The system is installed with openSUSE 10.2 so I was able to spot
several issues that people using this (very good, BTW) version will
see. I fixed them all in my build system (I'll fix them properly in the
following days) and I was finally able to build without manual
intervention (this time both DEBs and RPMs).
The first two builds were done to get some overview of the speed and
to get motivated to get the total time down ;-)) Both were done with
cold ccache cache.
The system was preconfigured with hyperthreading turned on, so the
first idea was to compare the effect of this BIOS option on the build
time. It was done with only one process, and the result was terrible
8) Full build took 8 hours and 1 minute. With hyperthreading off, it
took only 7 hours and 9 minutes. So by turning hyperthreading off, the
build was actually faster - we saved 52 minutes! But uniprocess build
is probably the worst possible scenario for HT (for more info and
benchmarks about HT, see IBM developerWorks' excellent article
Hyper-Threading
speeds Linux).
The next set of build numbers was generated using hyperthreading
turned off and with ccache already populated with the previous builds
and using -P argument to build (not dmake). As I read today, it is not
module parallelism but directory parallelism.

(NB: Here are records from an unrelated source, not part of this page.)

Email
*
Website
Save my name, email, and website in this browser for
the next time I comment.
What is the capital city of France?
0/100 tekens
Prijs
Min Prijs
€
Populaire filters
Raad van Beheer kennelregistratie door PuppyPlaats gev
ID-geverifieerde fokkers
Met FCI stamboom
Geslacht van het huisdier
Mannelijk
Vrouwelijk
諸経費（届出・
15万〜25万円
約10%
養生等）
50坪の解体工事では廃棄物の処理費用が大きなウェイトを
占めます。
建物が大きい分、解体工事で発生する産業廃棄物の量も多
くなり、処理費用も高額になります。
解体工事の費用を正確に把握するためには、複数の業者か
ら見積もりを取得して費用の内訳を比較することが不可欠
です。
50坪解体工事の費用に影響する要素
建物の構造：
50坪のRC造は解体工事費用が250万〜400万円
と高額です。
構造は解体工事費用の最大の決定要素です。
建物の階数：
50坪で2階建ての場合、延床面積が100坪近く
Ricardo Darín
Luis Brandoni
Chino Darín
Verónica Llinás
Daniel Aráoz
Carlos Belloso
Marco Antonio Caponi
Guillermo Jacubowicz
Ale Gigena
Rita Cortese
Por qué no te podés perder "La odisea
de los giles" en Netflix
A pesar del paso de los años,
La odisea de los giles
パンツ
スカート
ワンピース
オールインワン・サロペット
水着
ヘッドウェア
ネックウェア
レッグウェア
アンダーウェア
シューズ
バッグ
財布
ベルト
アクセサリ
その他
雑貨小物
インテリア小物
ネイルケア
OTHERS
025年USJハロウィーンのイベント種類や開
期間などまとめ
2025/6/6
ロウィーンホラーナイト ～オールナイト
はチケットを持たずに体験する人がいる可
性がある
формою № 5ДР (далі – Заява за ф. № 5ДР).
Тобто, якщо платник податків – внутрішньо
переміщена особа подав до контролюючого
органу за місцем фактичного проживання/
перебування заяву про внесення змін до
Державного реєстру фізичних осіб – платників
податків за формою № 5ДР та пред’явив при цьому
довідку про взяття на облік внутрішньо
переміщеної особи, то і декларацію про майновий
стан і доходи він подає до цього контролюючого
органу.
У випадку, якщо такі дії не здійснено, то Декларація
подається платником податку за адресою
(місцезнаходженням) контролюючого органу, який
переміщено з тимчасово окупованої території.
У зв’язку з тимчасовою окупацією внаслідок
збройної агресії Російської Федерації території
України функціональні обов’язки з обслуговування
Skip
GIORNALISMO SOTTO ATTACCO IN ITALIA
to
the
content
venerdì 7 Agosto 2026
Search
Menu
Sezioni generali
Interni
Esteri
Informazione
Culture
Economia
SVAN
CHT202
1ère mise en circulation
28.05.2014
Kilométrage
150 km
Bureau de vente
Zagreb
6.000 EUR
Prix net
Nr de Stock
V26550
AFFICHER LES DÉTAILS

I run 16 builds and measured the time of all builds (done with -P1,
-P2, ..., -P16). The result is in the following graph:
There are several important points about the graph - the best
performance was generated using -P13 or -P14 in this configuration
(four dual processors). Adding more processes doesn't make sense.
The build time of the fastest build was 33 minutes (both DEBs and RPMs
instsets and en-US language pack in both formats).

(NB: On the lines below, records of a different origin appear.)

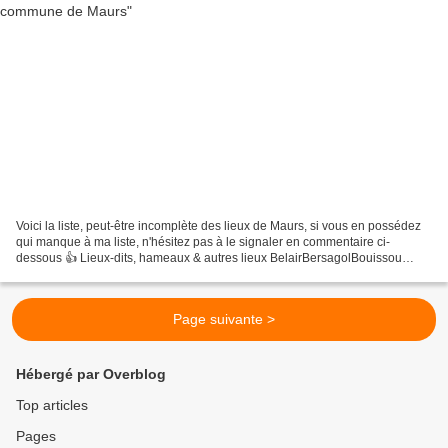
Voici la liste, peut-être incomplète des lieux de Maurs, si vous en possédez
qui manque à ma liste, n'hésitez pas à le signaler en commentaire ci-
dessous 👍 Lieux-dits, hameaux & autres lieux BelairBersagolBouissou
BouyolesBouyoulouBrousse
CalsacyCambriquezeCammaiCardailhacColombierCombartCouderc...
Page suivante >
Hébergé par Overblog
Top articles
Pages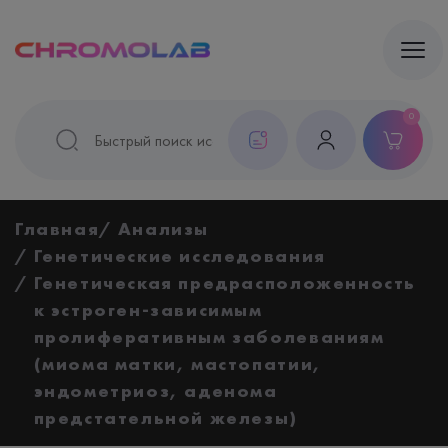
0
Главная
Анализы
Генетические исследования
Генетическая предрасположенность
к эстроген-зависимым
пролиферативным заболеваниям
(миома матки, мастопатии,
эндометриоз, аденома
предстательной железы)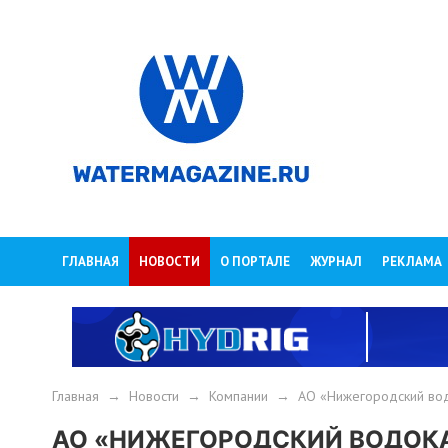
ГЛАВНАЯ
НОВОСТИ
О ПОРТАЛЕ
ЖУРНАЛ
РЕКЛАМА
Главная
→
Новости
→
Компании
→
АО «Нижегородский вод
АО «НИЖЕГОРОДСКИЙ ВОДОКАН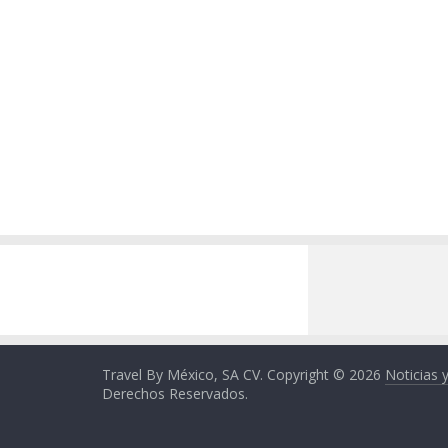
Travel By México, SA CV. Copyright © 2026
Noticias 
Derechos Reservados.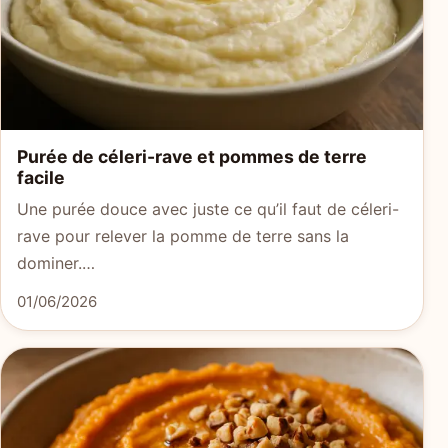
Purée de céleri-rave et pommes de terre
facile
Une purée douce avec juste ce qu’il faut de céleri-
rave pour relever la pomme de terre sans la
dominer.…
01/06/2026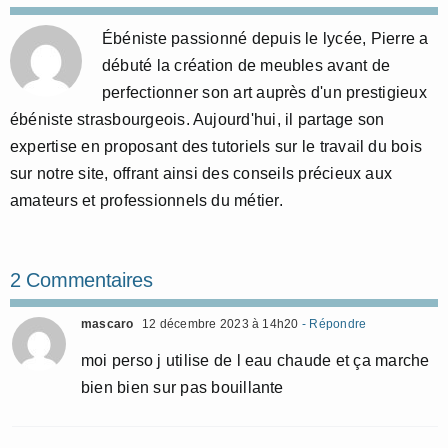
Ébéniste passionné depuis le lycée, Pierre a
débuté la création de meubles avant de
perfectionner son art auprès d'un prestigieux
ébéniste strasbourgeois. Aujourd'hui, il partage son
expertise en proposant des tutoriels sur le travail du bois
sur notre site, offrant ainsi des conseils précieux aux
amateurs et professionnels du métier.
2 Commentaires
mascaro
12 décembre 2023 à 14h20
- Répondre
moi perso j utilise de l eau chaude et ça marche
bien bien sur pas bouillante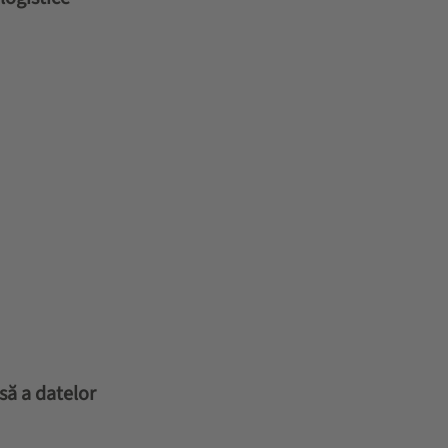
să a datelor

For the fun of it, I meassured the same statistics on my regular build
server with
single Pentium IV 2.8GHz machine:
So even on single processor machine, it does make sense to use more
parallel directory builds.
I'll collect the same statistics from these two machines, bus using
the other parallel build method - in directory parallelism (dmake -P)
and will blog about it tomorrow.
(And as always: this is not accurate statistics, I'm not filtering the
data, I'm not doing repetitive measurements, etc.)